THE TASK: Write out the records in full, exactly as given, but without the images.

Items listed in a dataset:
■ ■ ■ ■ ■ ■ ■

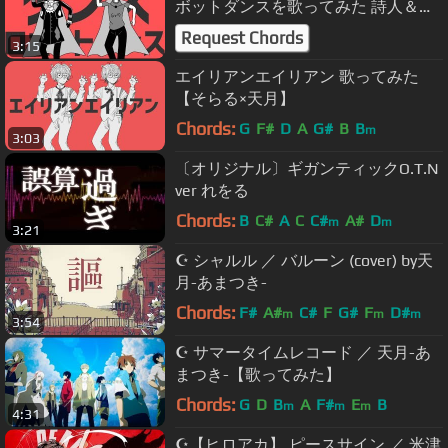
ボットダンスを歌ってみた 詩人＆＿
＿
Request Chords
3:15
エイリアンエイリアン 歌ってみた
【そらる×天月】
Chords:
G
F#
D
A
G#
B
B
m
3:03
〔オリジナル〕ギガンティックO.T.N
ver れをる
Chords:
B
C#
A
C
C#
A#
D
m
m
3:21
☪ シャルル ／ バルーン (cover) by天
月-あまつき-
Chords:
F#
A#
C#
F
G#
F
D#
m
m
m
3:54
☪ サマータイムレコード ／ 天月-あ
まつき-【歌ってみた】
Chords:
G
D
B
A
F#
E
B
m
m
m
4:31
☪【ヒロアカ】 ピースサイン ／ 米津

■ ■ ■ ■ ■ ■ ■

RESPONSE FOR THIS EXERCISE:
ボットダンスを歌ってみた 詩人＆＿
＿
Request Chords
3:15
エイリアンエイリアン 歌ってみた
【そらる×天月】
Chords:
G
F#
D
A
G#
B
B
m
3:03
〔オリジナル〕ギガンティックO.T.N
ver れをる
Chords:
B
C#
A
C
C#
A#
D
m
m
3:21
☪ シャルル ／ バルーン (cover) by天
月-あまつき-
Chords:
F#
A#
C#
F
G#
F
D#
m
m
m
3:54
☪ サマータイムレコード ／ 天月-あ
まつき-【歌ってみた】
Chords:
G
D
B
A
F#
E
B
m
m
m
4:31
☪【ヒロアカ】 ピースサイン ／ 米津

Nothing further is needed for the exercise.